Gabriel Mahia Systems · Power · Strategy

Remittances as Development Finance

Remittances flow to developing countries at volumes that dwarf official development assistance. They are also the least understood and most poorly governed form of development finance.

The Scale of Remittance Flows

Remittances — the money that migrants send to family members in their countries of origin — have grown into one of the largest financial flows between rich and developing countries, significantly exceeding official development assistance in total volume and in the breadth of recipient populations they reach. Unlike ODA, remittances are not channelled through government or multilateral institutions — they flow directly to households, serving as income support, education finance, healthcare expenditure, and small business capitalisation for the receiving families.
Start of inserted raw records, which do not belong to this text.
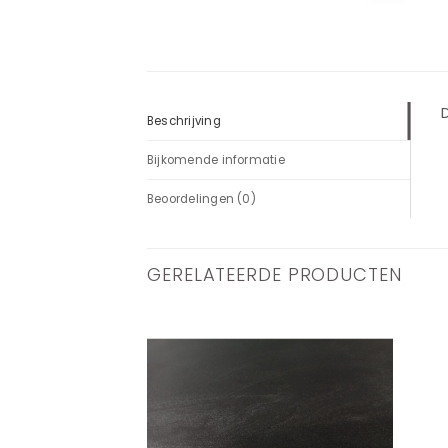
D
Beschrijving
Bijkomende informatie
Beoordelingen (0)
GERELATEERDE PRODUCTEN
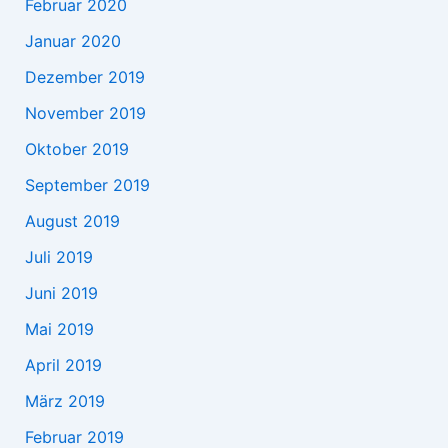
Februar 2020
Januar 2020
Dezember 2019
November 2019
Oktober 2019
September 2019
August 2019
Juli 2019
Juni 2019
Mai 2019
April 2019
März 2019
Februar 2019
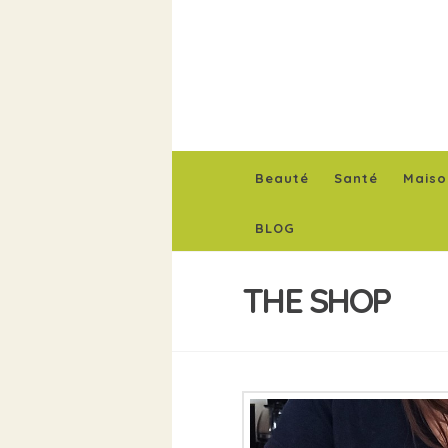
Beauté
Santé
Maiso
BLOG
THE SHOP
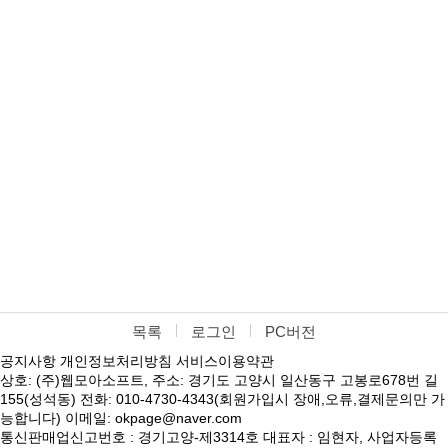
목록
로그인
PC버전
공지사항
개인정보처리방침
서비스이용약관
상호: (주)웹모아소프트, 주소: 경기도 고양시 일산동구 고봉로678번 길
155(성석동) 전화: 010-4730-4343(회원가입시 장애,오류,결제문의만 가
능합니다) 이메일: okpage@naver.com
통신판매업신고번호 : 경기고양-제3314호 대표자 : 임현자, 사업자등록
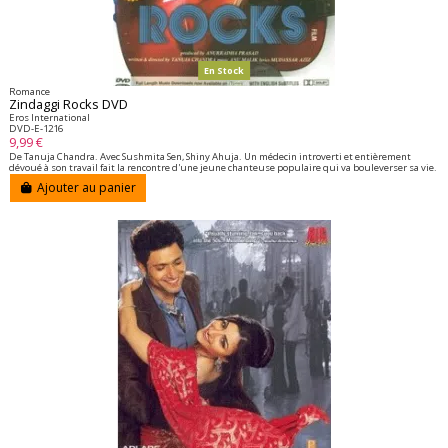
En Stock
Romance
Zindaggi Rocks DVD
Eros International
DVD-E-1216
9,99 €
De Tanuja Chandra. Avec Sushmita Sen, Shiny Ahuja. Un médecin introverti et entièrement
dévoué à son travail fait la rencontre d'une jeune chanteuse populaire qui va bouleverser sa vie.
Ajouter au panier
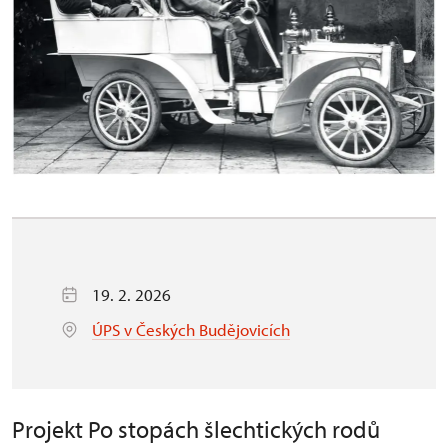
19. 2. 2026
ÚPS v Českých Budějovicích
Projekt Po stopách šlechtických rodů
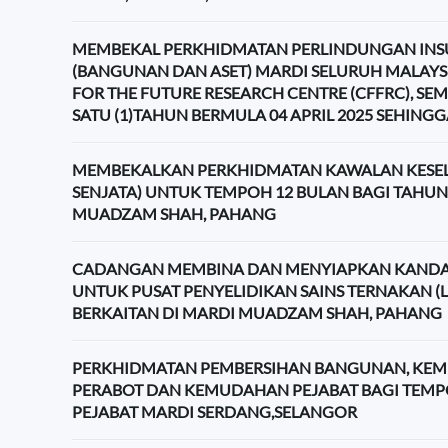
MEMBEKAL PERKHIDMATAN PERLINDUNGAN INS
(BANGUNAN DAN ASET) MARDI SELURUH MALAY
FOR THE FUTURE RESEARCH CENTRE (CFFRC), S
SATU (1)TAHUN BERMULA 04 APRIL 2025 SEHINGGA
MEMBEKALKAN PERKHIDMATAN KAWALAN KESE
SENJATA) UNTUK TEMPOH 12 BULAN BAGI TAHUN 
MUADZAM SHAH, PAHANG
CADANGAN MEMBINA DAN MENYIAPKAN KANDA
UNTUK PUSAT PENYELIDIKAN SAINS TERNAKAN (L
BERKAITAN DI MARDI MUADZAM SHAH, PAHANG
PERKHIDMATAN PEMBERSIHAN BANGUNAN, KE
PERABOT DAN KEMUDAHAN PEJABAT BAGI TEMPO
PEJABAT MARDI SERDANG,SELANGOR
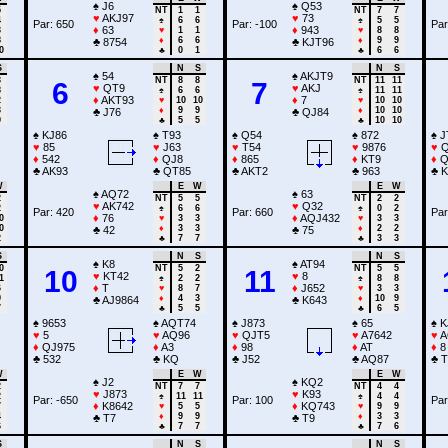
♠
J6
♠
Q53
5
NT
1
1
NT
7
7
♥
AKJ97
♥
73
4
♠
6
6
♠
5
5
Par: 650
Par: -100
Par
♦
63
♦
943
3
♥
1
1
♥
8
8
8
♦
6
6
♦
9
9
♣
8754
♣
KJT96
0
♣
0
1
♣
6
6
S
N
S
N
S
♠
54
♠
AKJT9
3
NT
8
8
NT
11
11
6
7
♥
QT9
♥
AKJ
8
♠
6
6
♠
11
11
♦
AKT93
♦
7
2
♥
10
10
♥
10
10
3
♦
9
9
♦
10
10
♣
J76
♣
QJ84
9
♣
5
5
♣
10
10
♠
KJ86
♠
T93
♠
Q54
♠
872
♠
J
♥
85
♥
J63
♥
T54
♥
9876
♥
Q
♦
542
♦
QJ8
♦
865
♦
KT9
♦
Q
♣
AK93
♣
QT85
♣
AKT2
♣
963
♣
K
W
E
W
E
W
♠
AQ72
♠
63
2
NT
5
5
NT
2
2
♥
AK742
♥
Q32
2
♠
6
6
♠
0
2
Par: 420
Par: 660
Par
♦
76
♦
AQJ432
0
♥
3
3
♥
3
3
0
♦
3
3
♦
2
2
♣
42
♣
75
2
♣
7
7
♣
3
3
S
N
S
N
S
♠
K8
♠
AT94
0
NT
5
2
NT
5
5
10
11
♥
KT42
♥
8
1
♠
2
2
♠
8
8
♦
T
♦
J652
6
♥
8
7
♥
3
3
9
♦
4
3
♦
10
9
♣
AJ9864
♣
K643
7
♣
5
5
♣
6
5
♠
9653
♠
AQT74
♠
J873
♠
65
♠
K
♥
5
♥
AQ96
♥
QJT5
♥
A7642
♥
A
♦
QJ975
♦
A3
♦
98
♦
AT
♦
8
♣
532
♣
KQ
♣
J52
♣
AQ87
♣
T
W
E
W
E
W
♠
J2
♠
KQ2
2
NT
7
7
NT
4
4
♥
J873
♥
K93
2
♠
11
11
♠
4
4
Par: -650
Par: 100
Par
♦
K8642
♦
KQ743
7
♥
5
5
♥
9
9
4
♦
9
9
♦
3
3
♣
T7
♣
T9
6
♣
7
7
♣
7
6
S
N
S
N
S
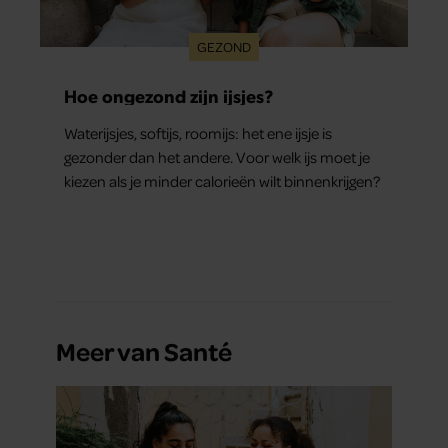
GEZOND
Hoe ongezond zijn ijsjes?
Waterijsjes, softijs, roomijs: het ene ijsje is
gezonder dan het andere. Voor welk ijs moet je
kiezen als je minder calorieën wilt binnenkrijgen?
Meer van Santé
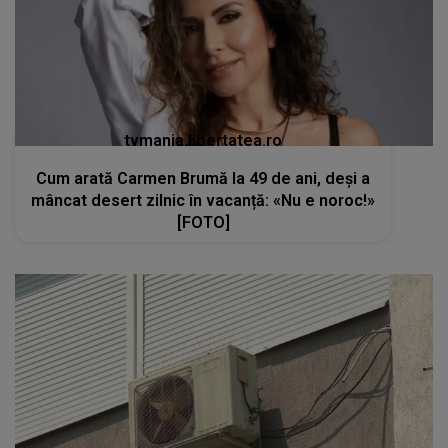
tvmania.libertatea.ro
Cum arată Carmen Brumă la 49 de ani, deși a
mâncat desert zilnic în vacanță: «Nu e noroc!»
[FOTO]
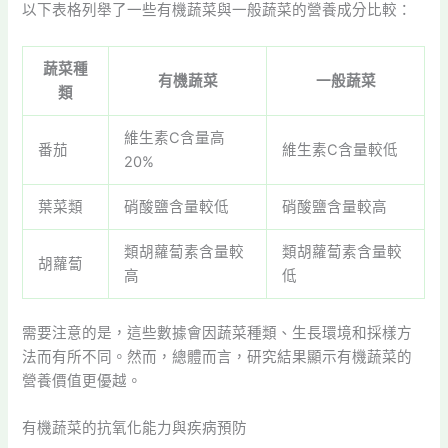
以下表格列舉了一些有機蔬菜與一般蔬菜的營養成分比較：
蔬菜種
有機蔬菜
一般蔬菜
類
維生素C含量高
番茄
維生素C含量較低
20%
葉菜類
硝酸鹽含量較低
硝酸鹽含量較高
類胡蘿蔔素含量較
類胡蘿蔔素含量較
胡蘿蔔
高
低
需要注意的是，這些數據會因蔬菜種類、生長環境和採樣方
法而有所不同。然而，總體而言，研究結果顯示有機蔬菜的
營養價值更優越。
有機蔬菜的抗氧化能力與疾病預防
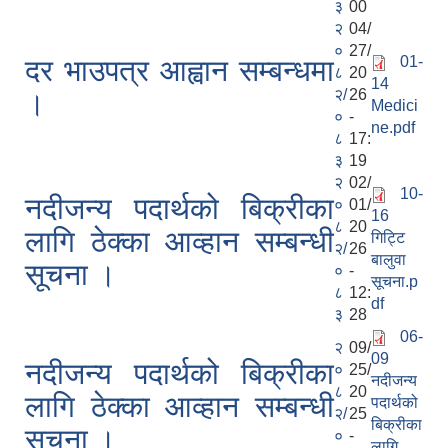
३
00
२
04/
०
27/
01-
दर भाउपत्र आह्वान सम्बन्धमा
८
20
14
२/
26
।
Medici
०
-
ne.pdf
८
17:
३
19
२
02/
10-
नदीजन्य पदार्थको बिक्रीका
०
01/
16
८
20
लागि ठेक्का आव्हान सम्बन्धी
गिट्टि
२/
26
बालुवा
सूचना ।
०
-
सूचना.p
८
12:
df
३
28
06-
२
09/
09
नदीजन्य पदार्थको बिक्रीका
०
25/
नदीजन्य
८
20
लागि ठेक्का आव्हान सम्बन्धी
पदार्थको
२/
25
बिक्रीका
सूचना ।
०
-
लागि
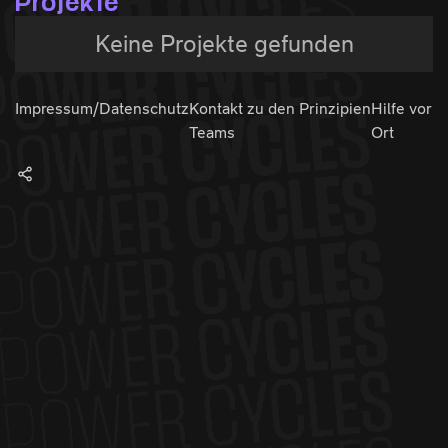
Projekte
Keine Projekte gefunden
Impressum/Datenschutz
Kontakt zu den
Prinzipien
Hilfe vor
Teams
Ort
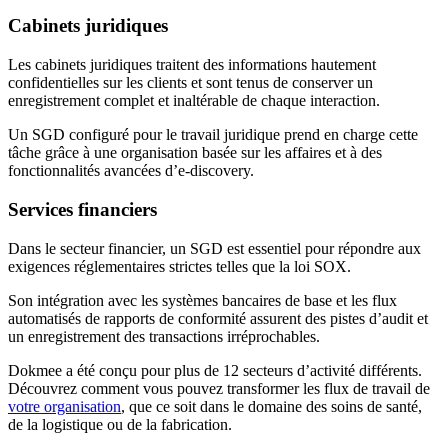
Cabinets juridiques
Les cabinets juridiques traitent des informations hautement
confidentielles sur les clients et sont tenus de conserver un
enregistrement complet et inaltérable de chaque interaction.
Un SGD configuré pour le travail juridique prend en charge cette
tâche grâce à une organisation basée sur les affaires et à des
fonctionnalités avancées d’e-discovery.
Services financiers
Dans le secteur financier, un SGD est essentiel pour répondre aux
exigences réglementaires strictes telles que la loi SOX.
Son intégration avec les systèmes bancaires de base et les flux
automatisés de rapports de conformité assurent des pistes d’audit et
un enregistrement des transactions irréprochables.
Dokmee a été conçu pour plus de 12 secteurs d’activité différents.
Découvrez comment vous pouvez transformer les flux de travail de
votre organisation
, que ce soit dans le domaine des soins de santé,
de la logistique ou de la fabrication.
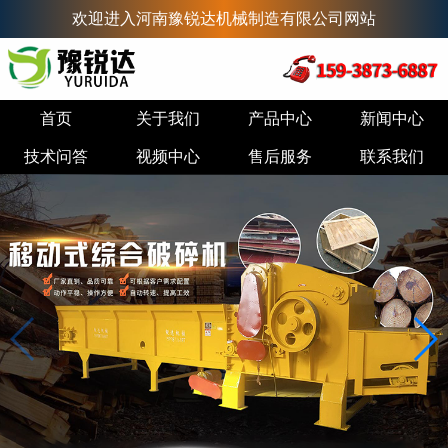
欢迎进入河南豫锐达机械制造有限公司网站
首页
关于我们
产品中心
新闻中心
技术问答
视频中心
售后服务
联系我们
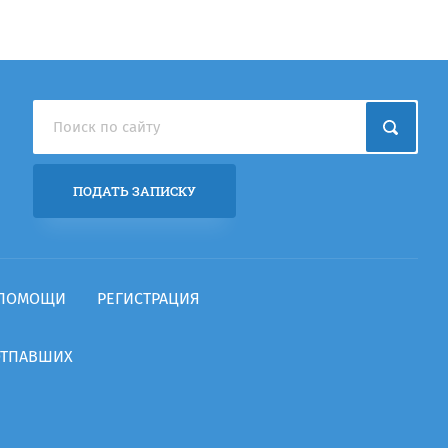
ПОДАТЬ ЗАПИСКУ
 ПОМОЩИ
РЕГИСТРАЦИЯ
ОТПАВШИХ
This direct household delivery mechanism gives remittances several characteristics that make them highly effective as poverty reduction instruments: they reach the households that most need them rather than the projects and programmes that government budget processes prioritise, they arrive on the schedule that receiving households need rather than the disbursement schedule that institutional finance imposes, and they are spent on the priorities that receiving households identify rather than the priorities that donor or government preferences determine.

The Cost Problem

The primary governance failure in the remittance system is the cost of transfer. The global average cost of sending remittances — the fees charged by the money transfer operators, correspondent banks, and payment processors that handle the transactions — has declined from over ten percent of transferred value two decades ago to around six percent today. This remains extraordinarily high for a financial transfer, and represents a significant tax on the development finance that remittances provide. The sustainable development goal of reducing remittance costs to three percent of transferred value by 2030 would, if achieved, release additional billions annually to receiving households — a development gain achievable primarily through regulatory reform rather than new resource mobilisation.

Remittances are the most effective development finance instrument available — targeted, demand-driven, and directly reaching the people who need it. The governance failure that keeps their transfer cost at six percent is a regulatory choice that taxes development finance at the point of transfer. Addressing it is among the highest-return institutional reforms available in the development space.